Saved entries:
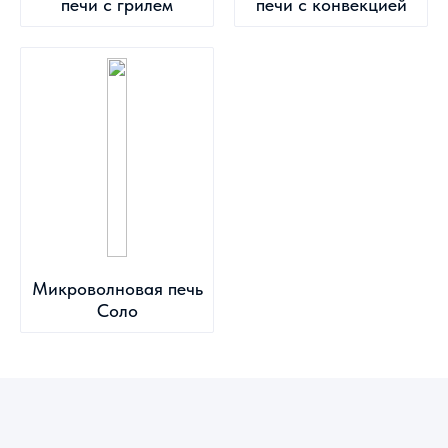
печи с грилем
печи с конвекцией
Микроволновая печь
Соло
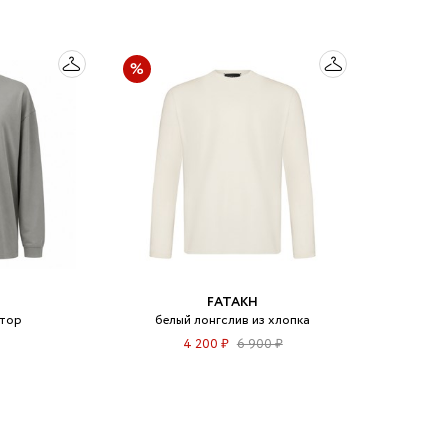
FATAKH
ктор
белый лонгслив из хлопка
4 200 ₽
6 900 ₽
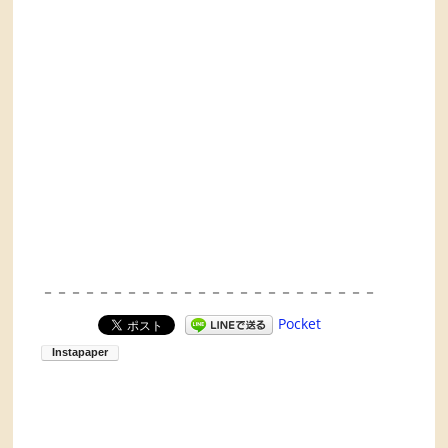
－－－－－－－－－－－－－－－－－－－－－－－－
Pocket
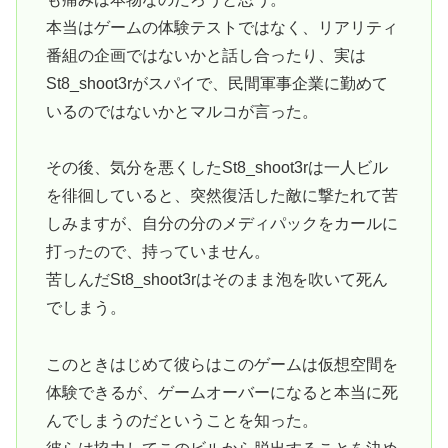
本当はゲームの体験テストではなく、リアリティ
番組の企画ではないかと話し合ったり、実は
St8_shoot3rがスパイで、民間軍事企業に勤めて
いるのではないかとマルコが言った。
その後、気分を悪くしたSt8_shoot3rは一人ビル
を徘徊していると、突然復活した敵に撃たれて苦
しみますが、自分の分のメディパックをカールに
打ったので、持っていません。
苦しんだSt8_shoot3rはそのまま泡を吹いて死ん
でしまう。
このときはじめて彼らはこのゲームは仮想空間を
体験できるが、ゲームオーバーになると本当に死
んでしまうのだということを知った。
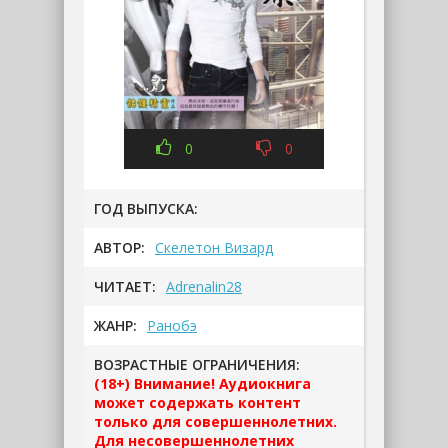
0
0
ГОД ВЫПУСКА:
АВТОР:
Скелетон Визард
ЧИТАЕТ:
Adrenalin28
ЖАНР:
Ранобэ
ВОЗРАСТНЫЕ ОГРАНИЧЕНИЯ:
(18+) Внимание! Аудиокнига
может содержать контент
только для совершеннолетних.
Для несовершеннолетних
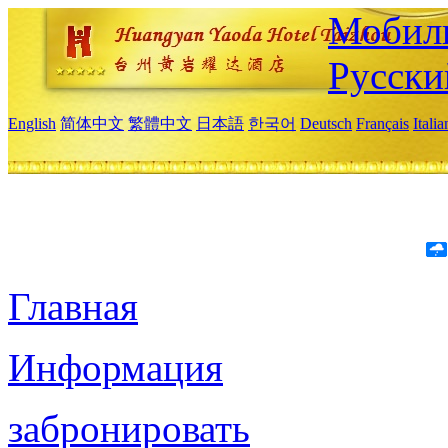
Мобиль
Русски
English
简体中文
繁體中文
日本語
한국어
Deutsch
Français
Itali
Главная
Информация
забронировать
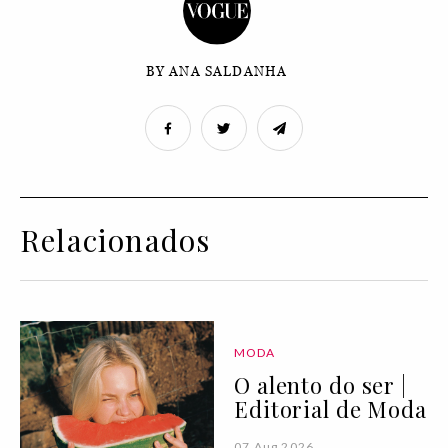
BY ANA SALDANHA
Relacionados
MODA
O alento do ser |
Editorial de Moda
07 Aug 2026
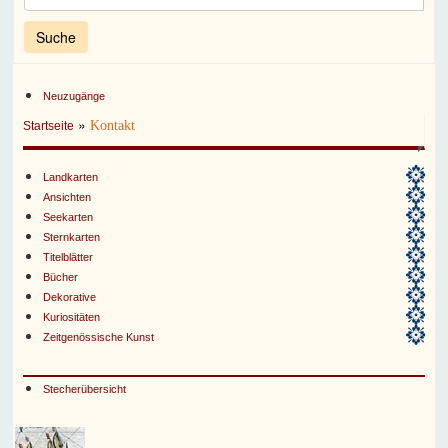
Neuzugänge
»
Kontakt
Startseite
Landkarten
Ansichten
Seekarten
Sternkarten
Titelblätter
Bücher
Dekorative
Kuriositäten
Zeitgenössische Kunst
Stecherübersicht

**About this exercise**
Copy each entry exactly as written, and drop the pictures from the copy.

**Result of the exercise**
печи с грилем
печи с конвекцией
Микроволновая печь
Соло
FATAKH
ктор
белый лонгслив из хлопка
4 200 ₽
6 900 ₽
－－－－－－－－－－－－－－－－－－－－－－－－
Pocket
本当はゲームの体験テストではなく、リアリティ
番組の企画ではないかと話し合ったり、実は
St8_shoot3rがスパイで、民間軍事企業に勤めて
いるのではないかとマルコが言った。
その後、気分を悪くしたSt8_shoot3rは一人ビル
を徘徊していると、突然復活した敵に撃たれて苦
しみますが、自分の分のメディパックをカールに
打ったので、持っていません。
苦しんだSt8_shoot3rはそのまま泡を吹いて死ん
でしまう。
このときはじめて彼らはこのゲームは仮想空間を
体験できるが、ゲームオーバーになると本当に死
んでしまうのだということを知った。
0
0
ГОД ВЫПУСКА:
АВТОР:
Скелетон Визард
ЧИТАЕТ:
Adrenalin28
ЖАНР:
Ранобэ
ВОЗРАСТНЫЕ ОГРАНИЧЕНИЯ:
(18+) Внимание! Аудиокнига
может содержать контент
только для совершеннолетних.
Для несовершеннолетних
Мобиль
Русски
English
简体中文
繁體中文
日本語
한국어
Deutsch
Français
Itali
Главная
Информация
забронировать
BY ANA SALDANHA
Relacionados
MODA
O alento do ser |
Editorial de Moda
07 Aug 2026
Neuzugänge
»
Kontakt
Startseite
Landkarten
Ansichten
Seekarten
Sternkarten
Titelblätter
Bücher
Dekorative
Kuriositäten
Zeitgenössische Kunst
Stecherübersicht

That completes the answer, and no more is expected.